→ DATA PROVIDED

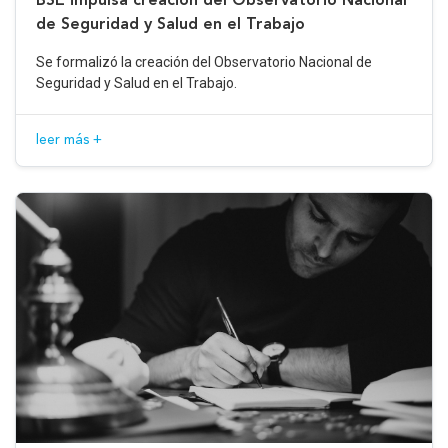
de Seguridad y Salud en el Trabajo
Se formalizó la creación del Observatorio Nacional de
Seguridad y Salud en el Trabajo.
leer más +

→ PROBLEM DETAILS
The data above is to be printed exactly, all of it, except for the pictures.

→ ANSWER BOX
de Seguridad y Salud en el Trabajo
Se formalizó la creación del Observatorio Nacional de
Seguridad y Salud en el Trabajo.
leer más +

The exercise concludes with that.